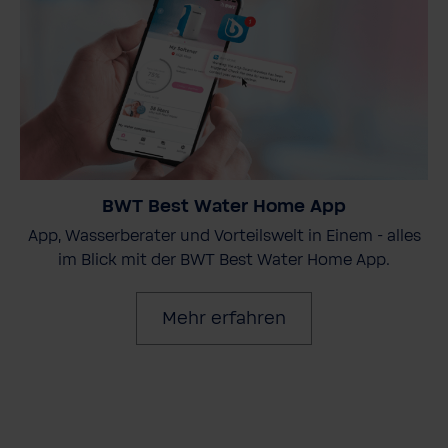
BWT Best Water Home App
App, Wasserberater und Vorteilswelt in Einem - alles
im Blick mit der BWT Best Water Home App.
Mehr erfahren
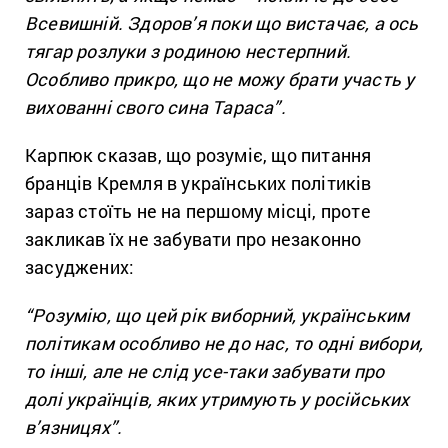
Всевишній. Здоров’я поки що вистачає, а ось
тягар розлуки з родиною нестерпний.
Особливо прикро, що не можу брати участь у
вихованні свого сина Тараса”.
Карпюк сказав, що розуміє, що питання
бранців Кремля в українських політиків
зараз стоїть не на першому місці, проте
закликав їх не забувати про незаконно
засуджених:
“Розумію, що цей рік виборний, українським
політикам особливо не до нас, то одні вибори,
то інші, але не слід усе-таки забувати про
долі українців, яких утримують у російських
в’язницях”.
------
THE TASK
Starting from the line containing "Mehr erfahren", repeat each line exactly through the end of the entries, including the last, while leaving pictures out.

COMPLETED EXERCISE
Mehr erfahren
Всевишній. Здоров’я поки що вистачає, а ось
тягар розлуки з родиною нестерпний.
Особливо прикро, що не можу брати участь у
вихованні свого сина Тараса”.
Карпюк сказав, що розуміє, що питання
бранців Кремля в українських політиків
зараз стоїть не на першому місці, проте
закликав їх не забувати про незаконно
засуджених:
“Розумію, що цей рік виборний, українським
політикам особливо не до нас, то одні вибори,
то інші, але не слід усе-таки забувати про
долі українців, яких утримують у російських
в’язницях”.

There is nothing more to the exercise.